Sumber tulisan akan semakin banyak manakala blogger perempuan sudah menikah, mempunyai anak, dan atau wanita yang bekerja di luar rumah. Apa yang dilihat, didengar, dirasa, dan dialami bisa dijadikan artikel. Blog berniche kuliner, traveling, parenting, face and fashion, Kesehatan dan Kecantikan, dan life style banyak disukai oleh mereka.

.

2. Kepekaan

Ileven, seorang perempuan nan cantik sedang berjalan sendirian. Salah seorang pemuda yang sedang duduk santai bersama sohib karibnya tiba-tiba nyeletuk:”Besar amat.” Ileven tampak tenang dan melanjutkan perjalanannya. Namun tidak demikian setibanya dia di rumah. Ileven langsung bercermin. Sambil mengernyitkan kening dia mengamati tubuhnya dari ujung rambut sampai ujung kaki. Tak lupa tubuh bagian belakangnya juga diobservasi.”Bagian mana sih dari bodiku yang besar? Rasanya standar semua deh” ujarnya.
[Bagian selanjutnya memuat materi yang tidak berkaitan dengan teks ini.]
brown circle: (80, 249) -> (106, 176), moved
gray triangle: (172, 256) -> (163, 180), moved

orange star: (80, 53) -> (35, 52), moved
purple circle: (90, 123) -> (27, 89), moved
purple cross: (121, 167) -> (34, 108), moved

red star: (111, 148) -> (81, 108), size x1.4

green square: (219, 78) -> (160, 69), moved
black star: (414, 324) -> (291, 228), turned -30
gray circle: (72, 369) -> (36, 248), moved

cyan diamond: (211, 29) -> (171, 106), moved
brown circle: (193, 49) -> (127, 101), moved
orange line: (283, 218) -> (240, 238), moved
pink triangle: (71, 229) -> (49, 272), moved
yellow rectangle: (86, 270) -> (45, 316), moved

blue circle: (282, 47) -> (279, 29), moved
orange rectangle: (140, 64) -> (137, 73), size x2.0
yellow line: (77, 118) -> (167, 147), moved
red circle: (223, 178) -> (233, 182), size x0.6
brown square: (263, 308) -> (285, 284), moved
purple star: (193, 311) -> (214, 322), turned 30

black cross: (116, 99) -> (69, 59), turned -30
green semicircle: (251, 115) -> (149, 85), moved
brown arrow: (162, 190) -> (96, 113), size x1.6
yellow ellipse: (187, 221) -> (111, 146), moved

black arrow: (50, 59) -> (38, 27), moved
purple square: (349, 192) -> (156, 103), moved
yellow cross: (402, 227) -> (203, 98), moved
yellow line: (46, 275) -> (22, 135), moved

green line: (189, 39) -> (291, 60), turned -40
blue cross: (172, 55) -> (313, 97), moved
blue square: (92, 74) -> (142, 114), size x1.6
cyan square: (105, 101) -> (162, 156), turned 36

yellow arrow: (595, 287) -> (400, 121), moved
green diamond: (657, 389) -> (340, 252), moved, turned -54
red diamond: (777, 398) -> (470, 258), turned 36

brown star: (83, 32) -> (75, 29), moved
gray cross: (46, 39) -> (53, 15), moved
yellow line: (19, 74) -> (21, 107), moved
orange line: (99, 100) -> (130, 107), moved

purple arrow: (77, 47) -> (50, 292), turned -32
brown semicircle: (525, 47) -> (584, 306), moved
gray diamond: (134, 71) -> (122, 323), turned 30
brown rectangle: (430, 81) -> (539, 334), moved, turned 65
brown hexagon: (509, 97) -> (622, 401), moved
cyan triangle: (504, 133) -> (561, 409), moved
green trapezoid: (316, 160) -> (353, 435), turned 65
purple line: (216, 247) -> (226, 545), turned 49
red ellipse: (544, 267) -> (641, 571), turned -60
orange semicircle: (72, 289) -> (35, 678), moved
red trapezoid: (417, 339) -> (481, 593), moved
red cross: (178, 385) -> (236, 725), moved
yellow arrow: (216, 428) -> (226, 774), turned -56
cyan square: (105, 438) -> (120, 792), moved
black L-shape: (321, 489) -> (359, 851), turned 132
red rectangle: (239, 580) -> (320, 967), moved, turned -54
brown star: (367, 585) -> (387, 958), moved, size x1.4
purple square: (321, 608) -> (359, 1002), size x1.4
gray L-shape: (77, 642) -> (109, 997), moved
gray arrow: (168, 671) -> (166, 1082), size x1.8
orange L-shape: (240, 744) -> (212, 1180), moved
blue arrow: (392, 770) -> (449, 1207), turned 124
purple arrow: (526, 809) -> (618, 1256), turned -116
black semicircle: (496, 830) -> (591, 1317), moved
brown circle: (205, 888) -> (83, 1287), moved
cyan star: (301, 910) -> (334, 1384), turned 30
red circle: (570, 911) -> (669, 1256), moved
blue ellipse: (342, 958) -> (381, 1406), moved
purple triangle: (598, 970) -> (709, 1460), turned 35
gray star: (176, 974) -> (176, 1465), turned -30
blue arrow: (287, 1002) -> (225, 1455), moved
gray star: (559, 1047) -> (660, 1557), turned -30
Pengamatan dilakukan sekali lagi untuk mengetahui bagian mana yang disebut ‘besar amat’ oleh pemuda tadi. Ketika matanya sampai di bagian dada barulah Ileven sadar. “Ups, kirain.” Ileven tertawa. Ternyata kalung yang dipakai memang ukurannya jumbo. Ileven langsung ingat warning suaminya.”Kalau ke pasar tak usah memakai perhiasan berlebihan agar tak mengundang perhatian orang lain.”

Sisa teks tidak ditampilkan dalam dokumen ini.